Elasticsearch Scoring Changes In Action

January 15, 2020

For the ones started their journey with Elasticsearch before version 5.x sometimes upgrading to the newer versions like 6.x or 7.x bring many challenges. From data type changes to the index structure changes and deprecations, from Transport to REST client and so one. One of those changes that would influence your system, is the scoring algorithm evolution. In this blog, we demonstrate the impact on relevance and scoring if the Elasticsearch changes its algorithms under the hood between major versions. We will show it practically, using a small dataset. If the scoring feature of Elasticsearch is used in your solution and you want to perform an Elasticsearch migration, investigating the impact of these changes would be a part of whole migration process. Otherwise, after a big migration effort may not get satisfied with the result appearing on the first page. In the matter of Similarity, we could find some articles in mimacom blog. Already Rocco Schulz has talked how to store embedded words (or any other vectorized information) into Elasticsearch and then use the script-score (cosine function) to calculate the score of documents. Also, Vinh Nguyên explained the default similarity algorithm since Elasticsearch 5 Okapi BM25 in detail.

What we have in our LAB

In this section, the material utilized in our experiments will be explained. The Elasticsearch versions and APIs, developed clients for reading information from Elasticsearch as well as our dataset employed in the experiments.

Elasticsearch versions

We have selected three versions of Elasticsearch each representing their major versions. I have experienced those differences we are going to talk about, in a recent real project with the following versions of Elasticsearch and that is the reason, I decided to use them in this blog as well.

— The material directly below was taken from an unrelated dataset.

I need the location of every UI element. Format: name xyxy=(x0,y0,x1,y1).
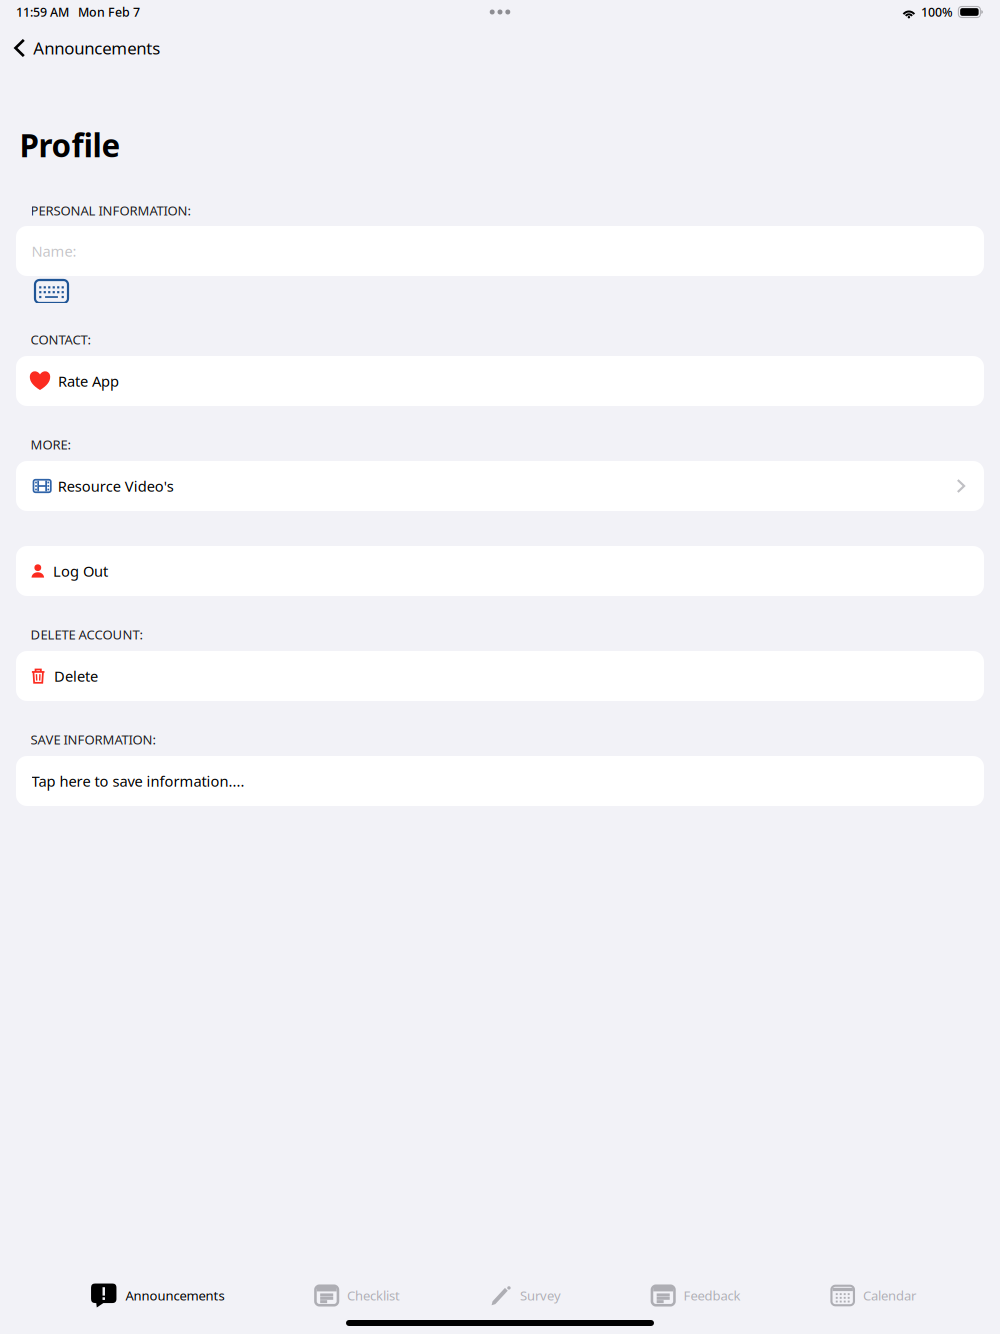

Our tooling in this experiment

{
    "_index" : "term-data-22",
    "_type" : "_doc",
    "_id" : "4",
    "_score" : 1.0,
    "_source" : {
      "term" : "documents",
      "docFreq" : 4,
      "totalTermFreq" : 4,
      "averageScore" : 4.0056825
    }
}

Dataset

The dataset is a simple copy of 100 lines of Elasticsearch documentation. It is ingested into the mentioned versions of Elasticsearch with the aid of Logstash. The field containing the data is called “text”. A sample document looks like below.

"_source" : {
              "id" : "1"
              "text" : "A similarity (scoring / ranking model) defines how matching documents are scored. Similarity is",
            }

Dataset is accessible in this GitHub repository

To be able to show differences and design experiments with term combinations (for coordination factor removal) first we will explore some insights about our dataset. To that end, we will use the mentioned client to read from all three versions and establish a new index for each. Then using Kibana to visualize the statistics.

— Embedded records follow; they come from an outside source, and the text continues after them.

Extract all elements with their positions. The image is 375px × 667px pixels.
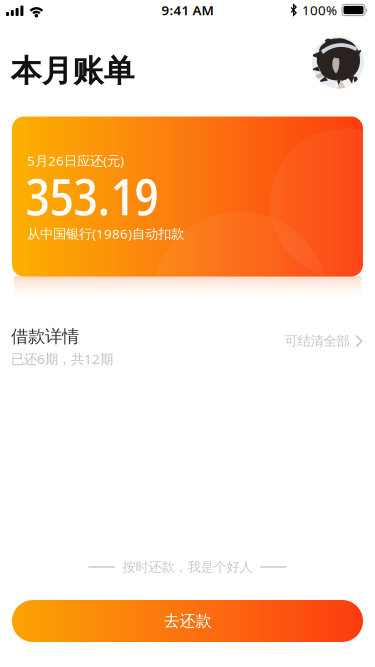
button[interactable]: 可结清全部 [284, 330, 363, 352]
staticText: 9:41 AM [162, 1, 214, 19]
staticText: 去还款 [164, 611, 212, 631]
staticText: 按时还款，我是个好人 [122, 559, 252, 575]
staticText: 5月26日应还(元) [27, 152, 124, 169]
staticText: 从中国银行(1986)自动扣款 [27, 225, 184, 242]
button[interactable]: 个人中心 [312, 36, 364, 88]
staticText: 353.19 [26, 161, 158, 230]
staticText: 借款详情 [11, 326, 79, 347]
staticText: 本月账单 [11, 52, 135, 90]
staticText: 可结清全部 [284, 333, 350, 349]
staticText: 100% [302, 1, 337, 19]
staticText: 已还6期，共12期 [11, 350, 113, 368]
button[interactable]: 去还款 [12, 600, 363, 642]
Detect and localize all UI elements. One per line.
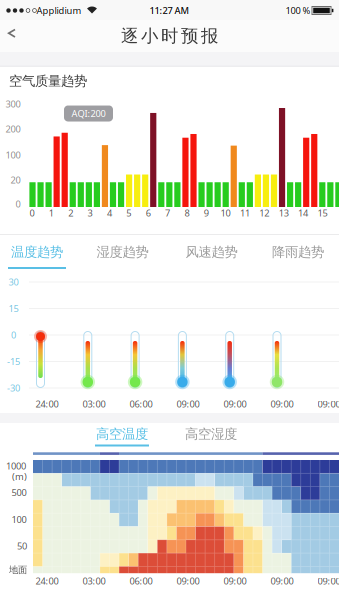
staticText: 地面 (9, 564, 27, 576)
staticText: 50 (17, 540, 27, 552)
staticText: 12 (259, 207, 269, 219)
staticText: 11 (240, 207, 250, 219)
staticText: 06:00 (130, 575, 152, 587)
staticText: 6 (146, 207, 151, 219)
staticText: 11:27 AM (150, 4, 190, 17)
staticText: 高空温度 (96, 426, 148, 442)
staticText: -30 (7, 382, 20, 394)
staticText: 03:00 (82, 398, 106, 410)
staticText: 空气质量趋势 (9, 73, 87, 89)
staticText: 湿度趋势 (96, 244, 148, 260)
staticText: 4 (107, 207, 112, 219)
staticText: 逐小时预报 (121, 25, 218, 47)
staticText: 06:00 (130, 398, 152, 410)
button[interactable]: 温度趋势 (0, 237, 75, 267)
staticText: 100 (6, 149, 20, 161)
staticText: 200 (6, 123, 20, 135)
staticText: 1 (49, 207, 54, 219)
staticText: 24:00 (36, 575, 58, 587)
staticText: 15 (8, 302, 18, 315)
staticText: -15 (7, 355, 20, 368)
staticText: 24:00 (36, 398, 58, 410)
staticText: 09:00 (318, 398, 339, 410)
staticText: 30 (8, 276, 18, 288)
button[interactable]: 降雨趋势 (260, 237, 336, 267)
staticText: 7 (165, 207, 170, 219)
staticText: Applidium (36, 4, 82, 17)
staticText: 0 (16, 198, 20, 210)
button[interactable]: 高空温度 (89, 424, 155, 444)
staticText: 09:00 (224, 575, 246, 587)
staticText: 1000 (6, 460, 26, 472)
staticText: 13 (279, 207, 289, 219)
staticText: 09:00 (176, 398, 200, 410)
staticText: 300 (6, 98, 20, 110)
staticText: 09:00 (270, 575, 294, 587)
staticText: 20 (10, 174, 20, 186)
staticText: 15 (317, 207, 327, 219)
staticText: 500 (12, 486, 26, 499)
button[interactable]: 高空湿度 (178, 424, 244, 444)
staticText: 5 (126, 207, 131, 219)
staticText: 0 (30, 207, 34, 219)
staticText: 09:00 (176, 575, 200, 587)
staticText: 0 (11, 329, 16, 341)
staticText: 降雨趋势 (272, 244, 324, 260)
button[interactable]: 湿度趋势 (84, 237, 160, 267)
staticText: AQI:200 (72, 107, 106, 120)
staticText: 03:00 (82, 575, 106, 587)
button[interactable]: 风速趋势 (174, 237, 250, 267)
staticText: 09:00 (270, 398, 294, 410)
staticText: 10 (221, 207, 231, 219)
staticText: 09:00 (224, 398, 246, 410)
button[interactable]: Back (0, 0, 26, 30)
staticText: 高空湿度 (185, 426, 237, 442)
staticText: 8 (184, 207, 189, 219)
staticText: 温度趋势 (11, 244, 63, 260)
staticText: 2 (68, 207, 73, 219)
staticText: (m) (12, 470, 27, 483)
staticText: 100 (12, 513, 26, 526)
staticText: 风速趋势 (186, 244, 238, 260)
staticText: 09:00 (318, 575, 339, 587)
staticText: 14 (298, 207, 308, 219)
staticText: 3 (88, 207, 93, 219)
staticText: 9 (204, 207, 209, 219)
staticText: 100 % (286, 4, 310, 17)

The dataset contains 486 distinct words and the following tables show the top 10 ascending and descending averageScore in different versions.

version 2.2

In this version, the term "appear" ranked on top, with appearance in just one document with a frequency of 4. The terms "times" and "values" following it. On the bottom of the table, the term "similarity" is located even below to stop-words in the English language.

top 10 desc-asc terms

version 6.4

Again "appear" is located on top but none of the terms "times" and "values" even took place in the top ten. In this version, "similarity" and "the" exchanged their spot at the bottom of the table.

top 10 desc-asc terms

version 7.3

It seems in our dataset the term "appear" truly is the most determinant term when it is present in the query. The tables for versions 6.4 and 7.3 are very close to each other but different from version 2.2.

top 10 desc-asc terms

These tables showing, to what extent each individual term in our dataset is important when it is part of the query or in other words, how determinant to be in the process of score calculation. For example, the word “appear” in all three versions got the highest averageScore which means the documents in a match query containing this term would benefit from its higher capability in contributing the final score. On the other hand, we have terms like “the” and “similarity” which are on the bottom of the table and definitely will not play a key role in the score calculation. In the following section, we will use our dataset to show some important factors of the scoring algorithm through different versions.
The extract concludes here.